A tailored nitrogen-rich polymer for highly efficient and selective capture of gold from waste printed circuit boards

Achieving efficient and selective gold recovery from electronic waste is a desirable approach for the sustainable utilization of existing rare metal resources. In this study, an ingenious positively charged trap based on azole-functionalized polymer (CMCPS-IMZ) was strategically designed and synthesized via solvothermal method for the precise capture of gold complex ions. By incorporating nitrogen-containing heterocyclic groups onto the CMCPS surface, the porous structure and large surface area promoted the formation of gold-binding sites, thereby enhancing adsorption efficiency.

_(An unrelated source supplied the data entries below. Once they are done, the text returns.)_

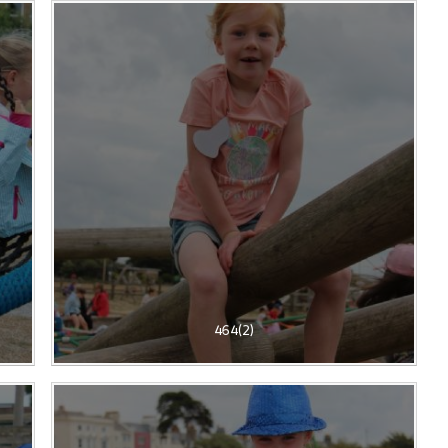
464(2)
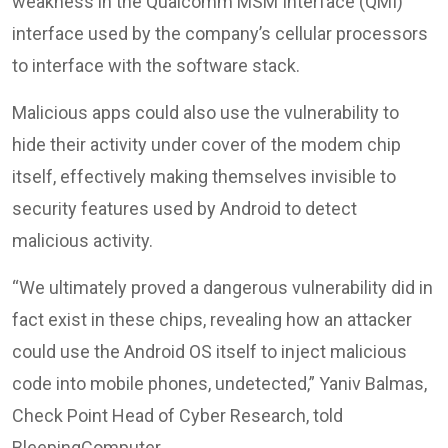
weakness in the Qualcomm MSM Interface (QMI)
interface used by the company’s cellular processors
to interface with the software stack.
Malicious apps could also use the vulnerability to
hide their activity under cover of the modem chip
itself, effectively making themselves invisible to
security features used by Android to detect
malicious activity.
“We ultimately proved a dangerous vulnerability did in
fact exist in these chips, revealing how an attacker
could use the Android OS itself to inject malicious
code into mobile phones, undetected,” Yaniv Balmas,
Check Point Head of Cyber Research, told
BleepingComputer.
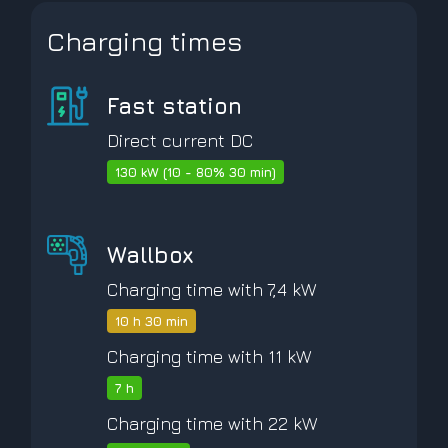
Charging times
Fast station
Direct current DC
130 kW (10 - 80% 30 min)
Wallbox
Charging time with 7,4 kW
10 h 30 min
Charging time with 11 kW
7 h
Charging time with 22 kW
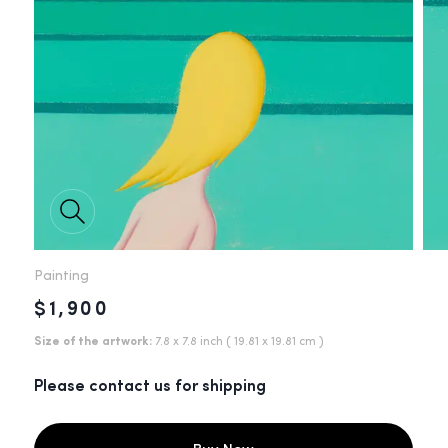
Painting
$1,900
Size of the artwork:
7.8 x 7.8 inch
( 19.81 x 19.81 cm )
Please contact us for shipping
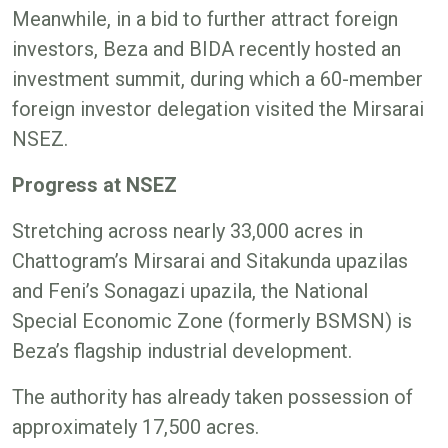
Meanwhile, in a bid to further attract foreign
investors, Beza and BIDA recently hosted an
investment summit, during which a 60-member
foreign investor delegation visited the Mirsarai
NSEZ.
Progress at NSEZ
Stretching across nearly 33,000 acres in
Chattogram’s Mirsarai and Sitakunda upazilas
and Feni’s Sonagazi upazila, the National
Special Economic Zone (formerly BSMSN) is
Beza’s flagship industrial development.
The authority has already taken possession of
approximately 17,500 acres.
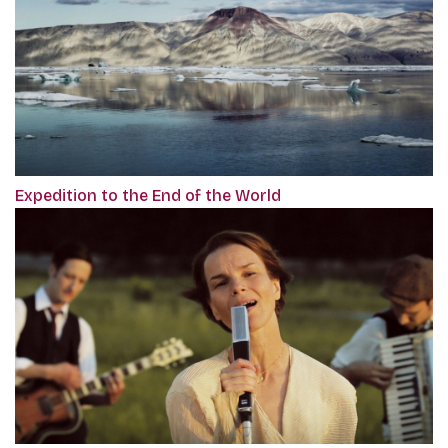
Expedition to the End of the World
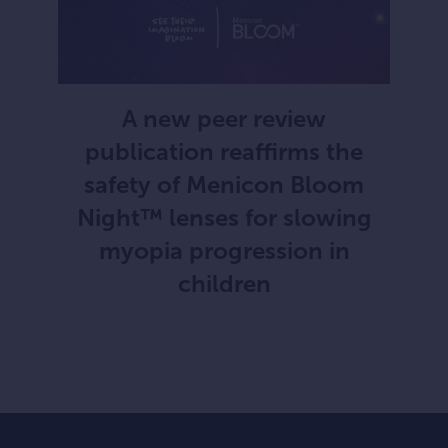
A new peer review
publication reaffirms the
safety of Menicon Bloom
Night™ lenses for slowing
myopia progression in
children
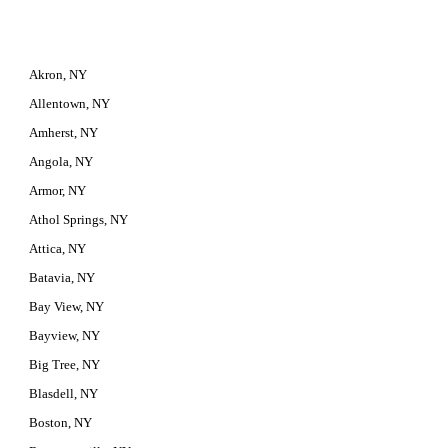
Akron, NY
Allentown, NY
Amherst, NY
Angola, NY
Armor, NY
Athol Springs, NY
Attica, NY
Batavia, NY
Bay View, NY
Bayview, NY
Big Tree, NY
Blasdell, NY
Boston, NY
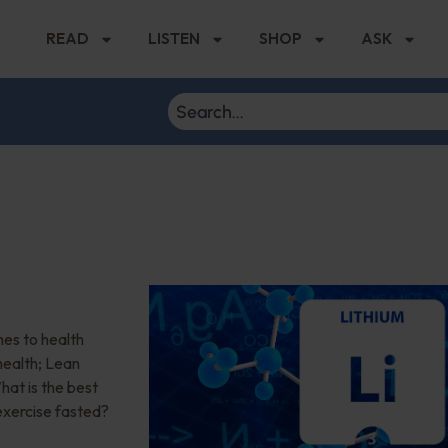
READ
LISTEN
SHOP
ASK
r
es to health
health; Lean
at is the best
 exercise fasted?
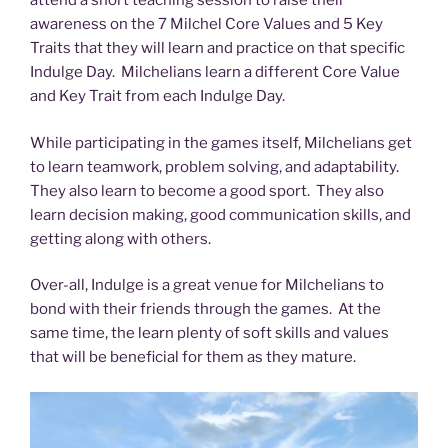
attend a short teaching session to raise their
awareness on the 7 Milchel Core Values and 5 Key
Traits that they will learn and practice on that specific
Indulge Day. Milchelians learn a different Core Value
and Key Trait from each Indulge Day.
While participating in the games itself, Milchelians get
to learn teamwork, problem solving, and adaptability.
They also learn to become a good sport. They also
learn decision making, good communication skills, and
getting along with others.
Over-all, Indulge is a great venue for Milchelians to
bond with their friends through the games. At the
same time, the learn plenty of soft skills and values
that will be beneficial for them as they mature.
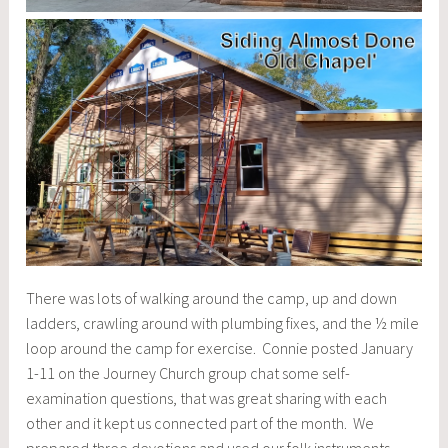
There was lots of walking around the camp, up and down
ladders, crawling around with plumbing fixes, and the ½ mile
loop around the camp for exercise. Connie posted January
1-11 on the Journey Church group chat some self-
examination questions, that was great sharing with each
other and it kept us connected part of the month. We
prepared three devotions and used our folk instruments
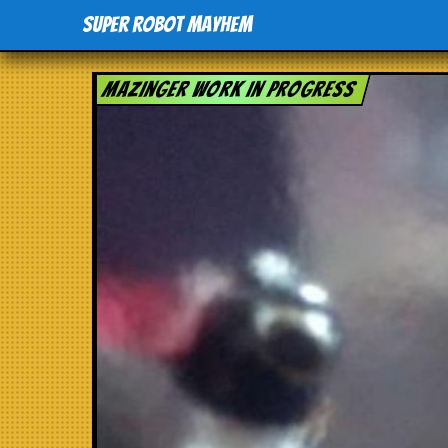
Super Robot Mayhem
Mazinger work in progress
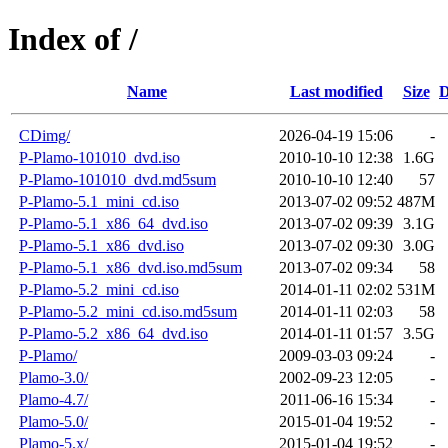
Index of /
Name
Last modified
Size
D
CDimg/
2026-04-19 15:06
-
P-Plamo-101010_dvd.iso
2010-10-10 12:38
1.6G
P-Plamo-101010_dvd.md5sum
2010-10-10 12:40
57
P-Plamo-5.1_mini_cd.iso
2013-07-02 09:52
487M
P-Plamo-5.1_x86_64_dvd.iso
2013-07-02 09:39
3.1G
P-Plamo-5.1_x86_dvd.iso
2013-07-02 09:30
3.0G
P-Plamo-5.1_x86_dvd.iso.md5sum
2013-07-02 09:34
58
P-Plamo-5.2_mini_cd.iso
2014-01-11 02:02
531M
P-Plamo-5.2_mini_cd.iso.md5sum
2014-01-11 02:03
58
P-Plamo-5.2_x86_64_dvd.iso
2014-01-11 01:57
3.5G
P-Plamo/
2009-03-03 09:24
-
Plamo-3.0/
2002-09-23 12:05
-
Plamo-4.7/
2011-06-16 15:34
-
Plamo-5.0/
2015-01-04 19:52
-
Plamo-5.x/
2015-01-04 19:52
-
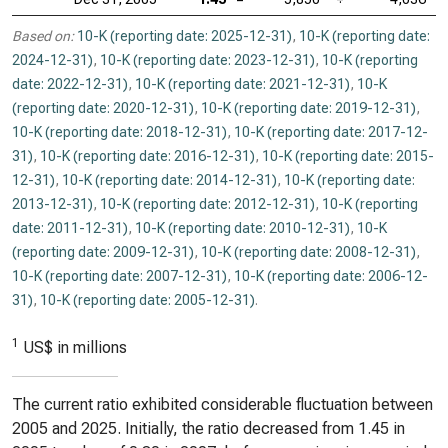
Based on:
10-K (reporting date: 2025-12-31)
,
10-K (reporting date:
2024-12-31)
,
10-K (reporting date: 2023-12-31)
,
10-K (reporting
date: 2022-12-31)
,
10-K (reporting date: 2021-12-31)
,
10-K
(reporting date: 2020-12-31)
,
10-K (reporting date: 2019-12-31)
,
10-K (reporting date: 2018-12-31)
,
10-K (reporting date: 2017-12-
31)
,
10-K (reporting date: 2016-12-31)
,
10-K (reporting date: 2015-
12-31)
,
10-K (reporting date: 2014-12-31)
,
10-K (reporting date:
2013-12-31)
,
10-K (reporting date: 2012-12-31)
,
10-K (reporting
date: 2011-12-31)
,
10-K (reporting date: 2010-12-31)
,
10-K
(reporting date: 2009-12-31)
,
10-K (reporting date: 2008-12-31)
,
10-K (reporting date: 2007-12-31)
,
10-K (reporting date: 2006-12-
31)
,
10-K (reporting date: 2005-12-31)
.
1
US$ in millions
The current ratio exhibited considerable fluctuation between
2005 and 2025. Initially, the ratio decreased from 1.45 in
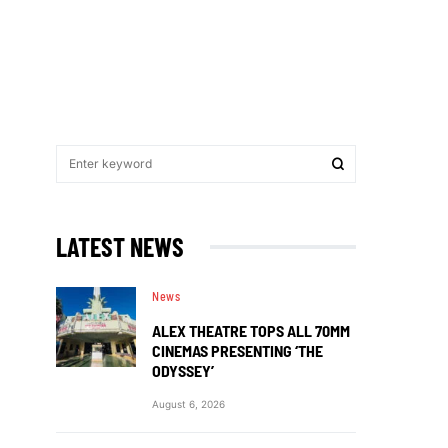
LATEST NEWS
News
ALEX THEATRE TOPS ALL 70MM
CINEMAS PRESENTING ‘THE
ODYSSEY’
August 6, 2026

Specifically, CMCPS-IMZ exhibited exceptional Au(III) adsorption performance, with a maximum loading capacity of 323.08 mg/g, following pseudo-first-order kinetics and Freundlich isotherm models. Theoretical calculations and experimental analysis suggested that the electrostatic interactions between the RNH⁺ group on CMCPS-IMZ and AuCl₄^- served as the primary driving force to realize the highly efficient gold recovery, as well as involved in weak intermolecular interactions. Furthermore, CMCPS-IMZ demonstrated remarkable stability over multiple adsorption–desorption cycles using 0.5 M SC(NH₂)₂ as the ideal eluent, underscoring its potential as a robust and sustainable platform for precious metals recovery. Notably, CMCPS-IMZ microspheres achieved a gold extraction efficiency exceeding 93.33 % even in the presence of high concentrations of interfering ions in actual e-waste leachate. This work provides valuable insights into the nature of ion affinity and selectivity, offering guidance for the rational design of advanced adsorbents with tailored binding sites for targeted ion capture.